- Instructions for the task
Please repeat the listing below exactly, but do not include its pictures.

- Records
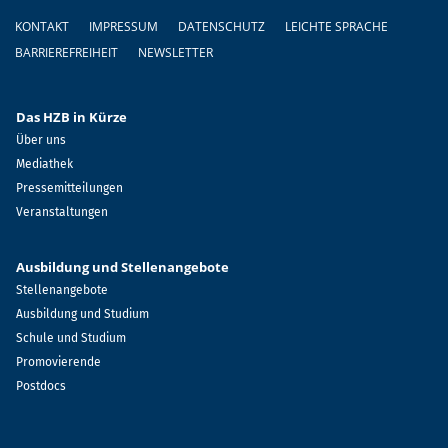
Fußzeile
KONTAKT
IMPRESSUM
DATENSCHUTZ
LEICHTE SPRACHE
BARRIEREFREIHEIT
NEWSLETTER
Das HZB in Kürze
Über uns
Mediathek
Pressemitteilungen
Veranstaltungen
Ausbildung und Stellenangebote
Stellenangebote
Ausbildung und Studium
Schule und Studium
Promovierende
Postdocs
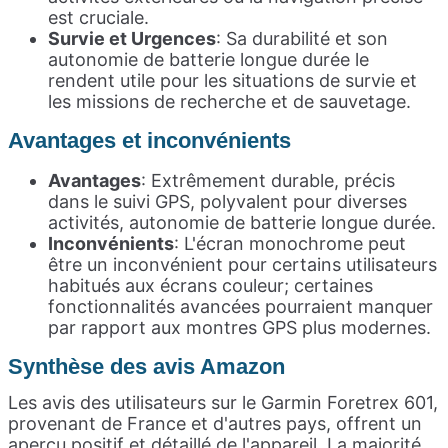
est cruciale.
Survie et Urgences
: Sa durabilité et son
autonomie de batterie longue durée le
rendent utile pour les situations de survie et
les missions de recherche et de sauvetage.
Avantages e
t inconvénients
Avantages
: Extrêmement durable, précis
dans le suivi GPS, polyvalent pour diverses
activités, autonomie de batterie longue durée.
Inconvénients
: L'écran monochrome peut
être un inconvénient pour certains utilisateurs
habitués aux écrans couleur; certaines
fonctionnalités avancées pourraient manquer
par rapport aux montres GPS plus modernes.
Synthèse des avis Amazon
Les avis des utilisateurs sur le Garmin Foretrex 601,
provenant de France et d'autres pays, offrent un
aperçu positif et détaillé de l'appareil. La majorité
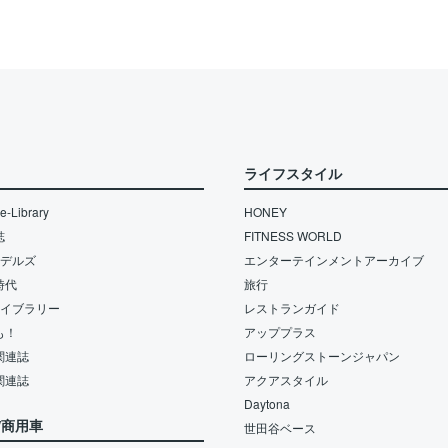
ライフスタイル
-Library
HONEY
誌
FITNESS WORLD
モデルズ
エンターテインメントアーカイブ
時代
旅行
ライブラリー
レストランガイド
も！
アッププラス
関連誌
ローリングストーンジャパン
関連誌
アクアスタイル
Daytona
/商用車
世田谷ベース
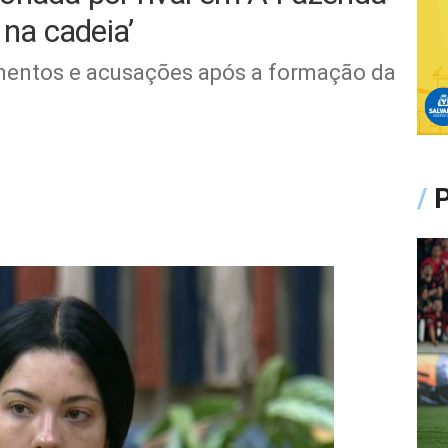
 na cadeia’
amentos e acusações após a formação da
/
P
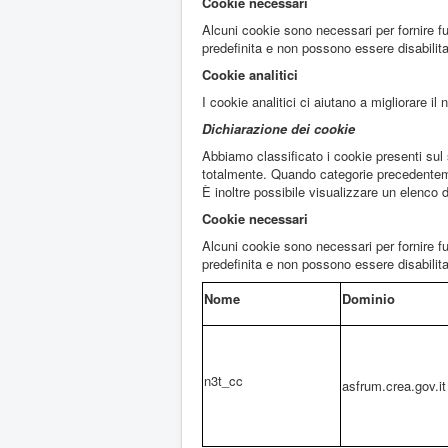
Cookie necessari
Alcuni cookie sono necessari per fornire f
predefinita e non possono essere disabilitat
Cookie analitici
I cookie analitici ci aiutano a migliorare i
Dichiarazione dei cookie
Abbiamo classificato i cookie presenti sul 
totalmente. Quando categorie precedentemen
È inoltre possibile visualizzare un elenco 
Cookie necessari
Alcuni cookie sono necessari per fornire f
predefinita e non possono essere disabilitat
Nome
Dominio
n3t_cc
asfrum.crea.gov.it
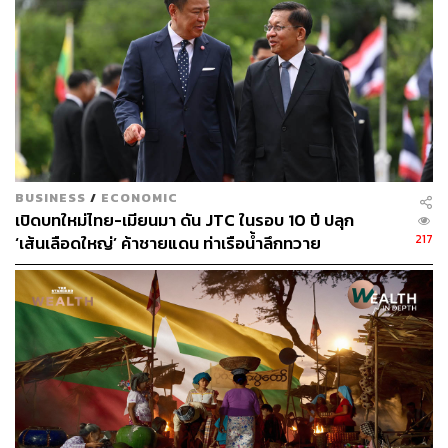
สูงถึง 1.3% ของ GDP
ด้าน ศาสตราจารย์ นพ.ปิยะมิตร ศรีธรา ฉายภาพโอกาสให้
เห็นว่าตลาดยาและอาหารเสริมเติบโตขึ้นอย่างมาก โดย
เฉพาะตลาดยามีมูลค่าอยู่ที่ 2.2 แสนล้านบาท ขณะที่ตลาด
อาหารเสริมมีมูลค่าสูงถึง 8.3 หมื่นล้านบาท ซึ่งมีอัตราการ
เติบโตสูงกว่าค่าใช้จ่ายด้าน Healthcare ในปัจจุบัน
BUSINESS
/
ECONOMIC
เปิดบทใหม่ไทย-เมียนมา ดัน JTC ในรอบ 10 ปี ปลุก
3. ESG
217
‘เส้นเลือดใหญ่’ ค้าชายแดน ท่าเรือน้ำลึกทวาย
อุกฤษ อุณหเลขกะ ผู้ก่อตั้งสตาร์ทอัพด้านการเกษตร ฉายให้
เห็นถึงภาพมาตรฐานโลกใหม่ของอุตสาหกรรมการเกษตร
อย่าง EUDR ที่เตรียมแบนสินค้านำเข้าทำลายป่า
ขณะที่ สราวุฒิ อยู่วิทยา เปิดเผยให้เห็นความรุนแรงของการ
เปลี่ยนแปลงสภาพภูมิอากาศว่า รายงานจาก WMO ระบุว่า
ในปี 2023 แหล่งน้ำในโลกเกิดความแห้งแล้งสูงที่สุดในรอบ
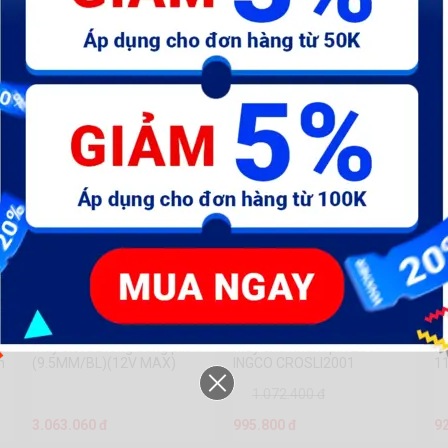
in
Máy siết bu lông dùng pin
Máy chà nhám pin 20V
K
n
(9.5MM/BL)(12V MAX)
INGCO CROSLI2001
1
Makita TW160DZ
h
1.072.400 đ
3.063.060 đ
995.800 đ
9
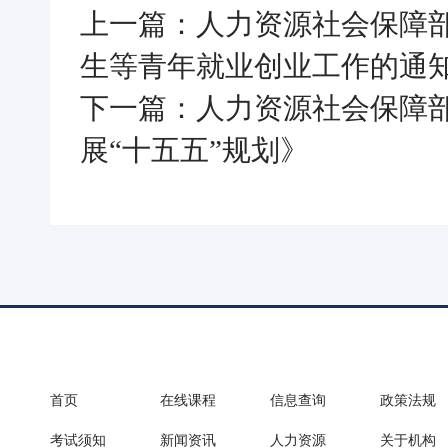
上一篇：人力资源社会保障部
生等青年就业创业工作的通
下一篇：人力资源社会保障
展“十五五”规划》
首页
在线课程
信息查询
政策法规
考试须知
新闻资讯
人力资源
关于机构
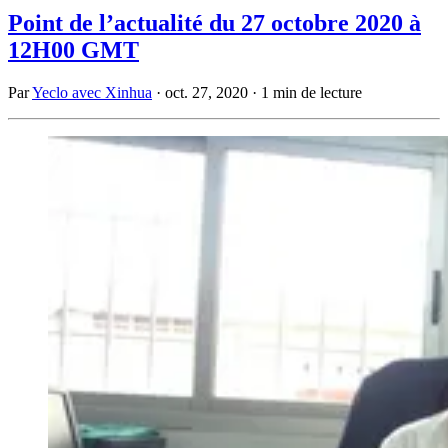
Point de l’actualité du 27 octobre 2020 à
12H00 GMT
Par
Yeclo avec Xinhua
·
oct. 27, 2020
·
1 min de lecture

- Reply to the task
Fußzeile
KONTAKT
IMPRESSUM
DATENSCHUTZ
LEICHTE SPRACHE
BARRIEREFREIHEIT
NEWSLETTER
Das HZB in Kürze
Über uns
Mediathek
Pressemitteilungen
Veranstaltungen
Ausbildung und Stellenangebote
Stellenangebote
Ausbildung und Studium
Schule und Studium
Promovierende
Postdocs
est cruciale.
Survie et Urgences
: Sa durabilité et son
autonomie de batterie longue durée le
rendent utile pour les situations de survie et
les missions de recherche et de sauvetage.
Avantages e
t inconvénients
Avantages
: Extrêmement durable, précis
dans le suivi GPS, polyvalent pour diverses
activités, autonomie de batterie longue durée.
Inconvénients
: L'écran monochrome peut
être un inconvénient pour certains utilisateurs
habitués aux écrans couleur; certaines
fonctionnalités avancées pourraient manquer
par rapport aux montres GPS plus modernes.
Synthèse des avis Amazon
Les avis des utilisateurs sur le Garmin Foretrex 601,
provenant de France et d'autres pays, offrent un
aperçu positif et détaillé de l'appareil. La majorité
ライフスタイル
-Library
HONEY
誌
FITNESS WORLD
モデルズ
エンターテインメントアーカイブ
時代
旅行
ライブラリー
レストランガイド
も！
アッププラス
関連誌
ローリングストーンジャパン
関連誌
アクアスタイル
Daytona
/商用車
世田谷ベース
 na cadeia’
amentos e acusações após a formação da
/
P
Cookie necessari
Alcuni cookie sono necessari per fornire f
predefinita e non possono essere disabilitat
Cookie analitici
I cookie analitici ci aiutano a migliorare i
Dichiarazione dei cookie
Abbiamo classificato i cookie presenti sul 
totalmente. Quando categorie precedentemen
È inoltre possibile visualizzare un elenco 
Cookie necessari
Alcuni cookie sono necessari per fornire f
predefinita e non possono essere disabilitat
Nome
Dominio
n3t_cc
asfrum.crea.gov.it
สูงถึง 1.3% ของ GDP
ด้าน ศาสตราจารย์ นพ.ปิยะมิตร ศรีธรา ฉายภาพโอกาสให้
เห็นว่าตลาดยาและอาหารเสริมเติบโตขึ้นอย่างมาก โดย
เฉพาะตลาดยามีมูลค่าอยู่ที่ 2.2 แสนล้านบาท ขณะที่ตลาด
อาหารเสริมมีมูลค่าสูงถึง 8.3 หมื่นล้านบาท ซึ่งมีอัตราการ
เติบโตสูงกว่าค่าใช้จ่ายด้าน Healthcare ในปัจจุบัน
BUSINESS
/
ECONOMIC
เปิดบทใหม่ไทย-เมียนมา ดัน JTC ในรอบ 10 ปี ปลุก
3. ESG
217
‘เส้นเลือดใหญ่’ ค้าชายแดน ท่าเรือน้ำลึกทวาย
อุกฤษ อุณหเลขกะ ผู้ก่อตั้งสตาร์ทอัพด้านการเกษตร ฉายให้
เห็นถึงภาพมาตรฐานโลกใหม่ของอุตสาหกรรมการเกษตร
อย่าง EUDR ที่เตรียมแบนสินค้านำเข้าทำลายป่า
ขณะที่ สราวุฒิ อยู่วิทยา เปิดเผยให้เห็นความรุนแรงของการ
เปลี่ยนแปลงสภาพภูมิอากาศว่า รายงานจาก WMO ระบุว่า
ในปี 2023 แหล่งน้ำในโลกเกิดความแห้งแล้งสูงที่สุดในรอบ
in
Máy siết bu lông dùng pin
Máy chà nhám pin 20V
K
n
(9.5MM/BL)(12V MAX)
INGCO CROSLI2001
1
Makita TW160DZ
h
1.072.400 đ
3.063.060 đ
995.800 đ
9
上一篇：人力资源社会保障部
生等青年就业创业工作的通
下一篇：人力资源社会保障
展“十五五”规划》
首页
在线课程
信息查询
政策法规
考试须知
新闻资讯
人力资源
关于机构
Point de l’actualité du 27 octobre 2020 à
12H00 GMT
Par
Yeclo avec Xinhua
·
oct. 27, 2020
·
1 min de lecture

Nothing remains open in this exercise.